* _WHAT YOU HAVE TO DO_: What is wanted is the line holding "M200S/M305/M400S" and every later line through the end of the entries, set down exactly.

==== GIVEN DATA ====

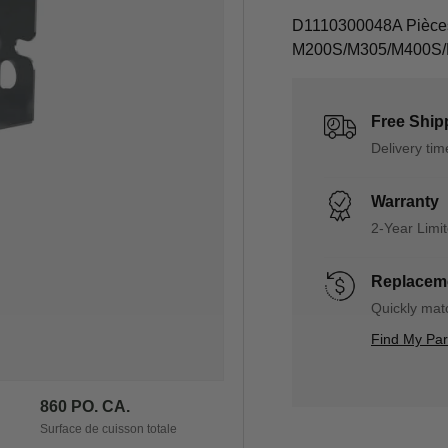
D1110300048A Pièces d
M200S/M305/M400S
Free Ship
Delivery ti
Warranty
2-Year Limi
Replaceme
Quickly matc
Find My Pa
860 PO. CA.
Surface de cuisson totale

====

* _WRITTEN SOLUTION_:
M200S/M305/M400S
Free Ship
Delivery ti
Warranty
2-Year Limi
Replaceme
Quickly matc
Find My Pa
860 PO. CA.
Surface de cuisson totale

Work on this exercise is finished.